On Sun, 6 Sep 2009 20:07:47 -0700 (PDT), decor <[email protected]> wrote:
> Can anyone explain How to solve 2008 Practice Round "Square Fields"
> Problem? I m not getting even the slightest of idea of how to go about
> it??
Since no one replied I'll give you my solution. It's probably
overcomplicated, but that's the first thing that came to my mind and it
works ;-)
First, observation: It's enough to consider only squares that have at least
one point on their left and top edges (possibly same point if it's a
corner). Other squares can be moved to such position without "uncovering"
any points. So each square can be described by this pair of points.
Now let's write a function that checks if given length is enough to cover n
points with k squares. First, sort all points (top-bottom, left-right).
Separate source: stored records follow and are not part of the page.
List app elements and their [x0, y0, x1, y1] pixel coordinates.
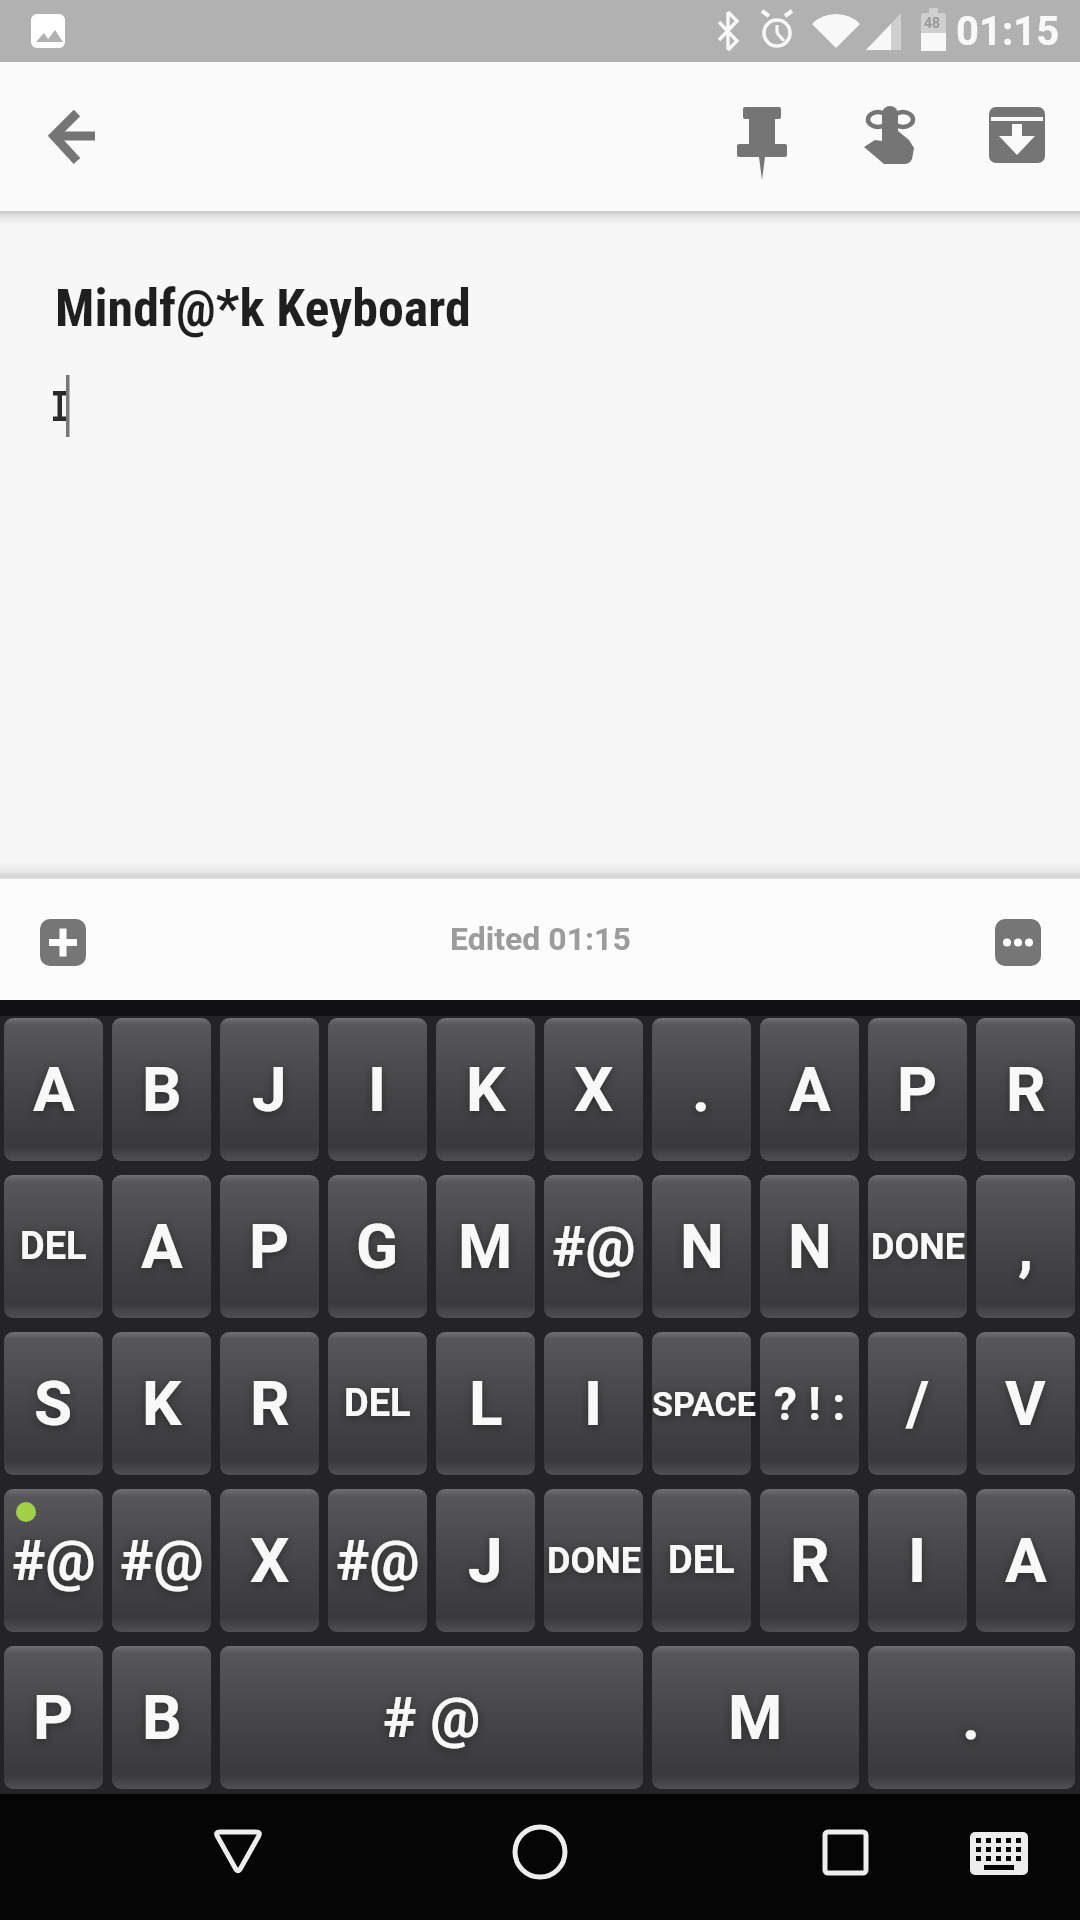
staticText: DEL — [20, 1224, 87, 1269]
button[interactable]: #@ — [112, 1489, 211, 1632]
button[interactable]: X — [220, 1489, 319, 1632]
button[interactable] — [729, 104, 795, 170]
button[interactable]: A — [760, 1018, 859, 1161]
staticText: G — [356, 1210, 399, 1283]
button[interactable]: B — [112, 1646, 211, 1789]
button[interactable]: N — [760, 1175, 859, 1318]
staticText: B — [142, 1681, 182, 1754]
button[interactable]: #@ — [544, 1175, 643, 1318]
button[interactable]: DEL — [328, 1332, 427, 1475]
button[interactable]: DEL — [652, 1489, 751, 1632]
button[interactable] — [855, 100, 921, 166]
button[interactable]: J — [436, 1489, 535, 1632]
button[interactable] — [40, 99, 106, 165]
button[interactable]: DONE — [544, 1489, 643, 1632]
staticText: R — [250, 1367, 290, 1440]
staticText: X — [574, 1053, 614, 1126]
staticText: . — [692, 1053, 711, 1126]
staticText: DEL — [668, 1538, 735, 1583]
button[interactable]: J — [220, 1018, 319, 1161]
button[interactable] — [966, 1830, 1032, 1880]
staticText: #@ — [336, 1528, 420, 1594]
button[interactable]: I — [868, 1489, 967, 1632]
button[interactable]: K — [436, 1018, 535, 1161]
button[interactable]: B — [112, 1018, 211, 1161]
staticText: X — [250, 1524, 290, 1597]
button[interactable]: G — [328, 1175, 427, 1318]
button[interactable]: , — [976, 1175, 1075, 1318]
staticText: / — [906, 1367, 930, 1440]
button[interactable]: I — [328, 1018, 427, 1161]
button[interactable] — [40, 919, 86, 966]
button[interactable]: #@ — [328, 1489, 427, 1632]
staticText: K — [466, 1053, 506, 1126]
button[interactable]: N — [652, 1175, 751, 1318]
button[interactable]: Mindf@*k Keyboard — [0, 225, 1080, 875]
button[interactable]: #@ — [4, 1489, 103, 1632]
staticText: 48 — [924, 15, 941, 31]
staticText: P — [897, 1053, 938, 1126]
staticText: A — [33, 1053, 75, 1126]
button[interactable]: R — [976, 1018, 1075, 1161]
staticText: R — [790, 1524, 830, 1597]
staticText: . — [962, 1681, 981, 1754]
staticText: P — [249, 1210, 290, 1283]
staticText: , — [1018, 1210, 1034, 1283]
button[interactable]: R — [760, 1489, 859, 1632]
button[interactable]: SPACE — [652, 1332, 751, 1475]
button[interactable]: V — [976, 1332, 1075, 1475]
staticText: L — [469, 1367, 503, 1440]
button[interactable]: P — [220, 1175, 319, 1318]
staticText: DONE — [547, 1540, 641, 1582]
button[interactable]: P — [4, 1646, 103, 1789]
button[interactable]: R — [220, 1332, 319, 1475]
staticText: J — [252, 1053, 287, 1126]
button[interactable] — [984, 104, 1050, 170]
button[interactable]: A — [4, 1018, 103, 1161]
staticText: K — [142, 1367, 182, 1440]
button[interactable] — [995, 919, 1041, 966]
staticText: DEL — [344, 1381, 411, 1426]
button[interactable]: DEL — [4, 1175, 103, 1318]
staticText: A — [141, 1210, 183, 1283]
button[interactable] — [812, 1822, 878, 1888]
staticText: #@ — [12, 1528, 96, 1594]
button[interactable]: # @ — [220, 1646, 643, 1789]
staticText: S — [34, 1367, 73, 1440]
staticText: I — [368, 1053, 387, 1126]
staticText: M — [458, 1210, 513, 1283]
button[interactable] — [204, 1822, 270, 1888]
staticText: # @ — [383, 1685, 481, 1751]
button[interactable] — [507, 1822, 573, 1888]
staticText: B — [142, 1053, 182, 1126]
button[interactable]: S — [4, 1332, 103, 1475]
button[interactable]: M — [652, 1646, 859, 1789]
button[interactable]: . — [652, 1018, 751, 1161]
button[interactable]: I — [544, 1332, 643, 1475]
staticText: SPACE — [652, 1384, 751, 1424]
button[interactable]: . — [868, 1646, 1075, 1789]
button[interactable]: K — [112, 1332, 211, 1475]
button[interactable]: M — [436, 1175, 535, 1318]
button[interactable]: X — [544, 1018, 643, 1161]
staticText: A — [1005, 1524, 1047, 1597]
staticText: J — [468, 1524, 503, 1597]
staticText: N — [788, 1210, 832, 1283]
button[interactable]: ? ! : — [760, 1332, 859, 1475]
button[interactable]: A — [112, 1175, 211, 1318]
staticText: Mindf@*k Keyboard — [55, 278, 471, 339]
button[interactable]: L — [436, 1332, 535, 1475]
button[interactable]: / — [868, 1332, 967, 1475]
staticText: I — [584, 1367, 603, 1440]
button[interactable]: A — [976, 1489, 1075, 1632]
staticText: V — [1005, 1367, 1046, 1440]
button[interactable]: P — [868, 1018, 967, 1161]
staticText: R — [1006, 1053, 1046, 1126]
staticText: P — [33, 1681, 74, 1754]
staticText: M — [728, 1681, 783, 1754]
staticText: ? ! : — [774, 1377, 846, 1431]
staticText: 01:15 — [956, 8, 1060, 55]
staticText: I — [908, 1524, 927, 1597]
button[interactable]: DONE — [868, 1175, 967, 1318]
staticText: Edited 01:15 — [450, 920, 631, 958]
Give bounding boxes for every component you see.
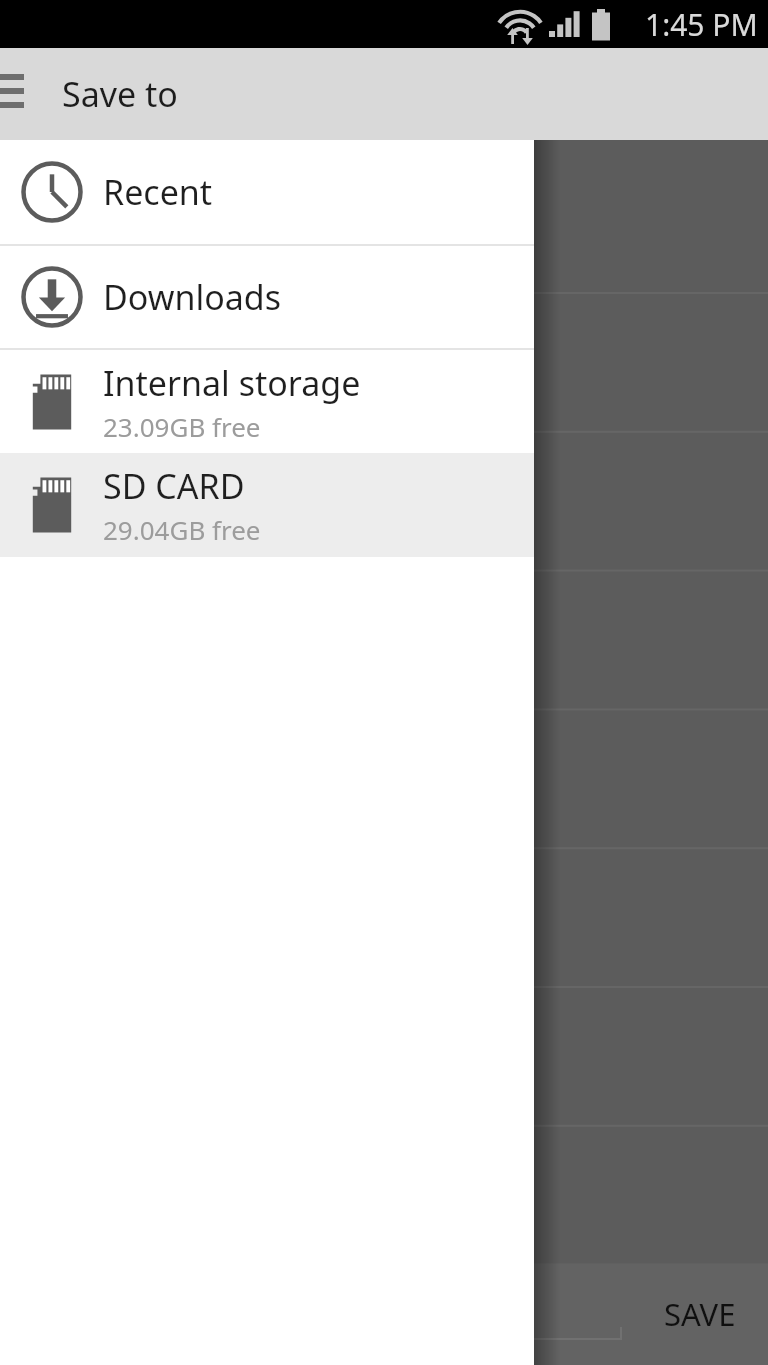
staticText: 29.04GB free xyxy=(103,512,261,547)
button[interactable]: SD CARD xyxy=(0,453,534,557)
staticText: Recent xyxy=(103,169,213,215)
staticText: Save to xyxy=(62,71,178,117)
button[interactable]: Recent xyxy=(0,140,534,244)
button[interactable]: SAVE xyxy=(636,1277,764,1351)
staticText: Downloads xyxy=(103,274,282,320)
staticText: SD CARD xyxy=(103,463,245,509)
staticText: Internal storage xyxy=(103,360,361,406)
button[interactable]: Internal storage xyxy=(0,350,534,453)
staticText: SAVE xyxy=(664,1293,736,1335)
button[interactable]: Open navigation drawer xyxy=(0,61,40,127)
staticText: 1:45 PM xyxy=(645,4,758,45)
staticText: 23.09GB free xyxy=(103,409,261,444)
button[interactable]: Downloads xyxy=(0,246,534,348)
Then we can use recursion:
[parameters:
left - number of squares left
cover[] - which points have been covered already
]
0. If every point is covered return 1, if left = 0 return 0
1. Out of all free (not covered) points pick top one as UP
2. For each free point as LEFT
1. If UP and LEFT can't be covered with same square -> continue
2. Copy cover[] to newcover[]
3. Mark all points that are covered by square(UP, LEFT) with given
length
in newcover[]
4. Run same function with parameters (left-1, newcover[])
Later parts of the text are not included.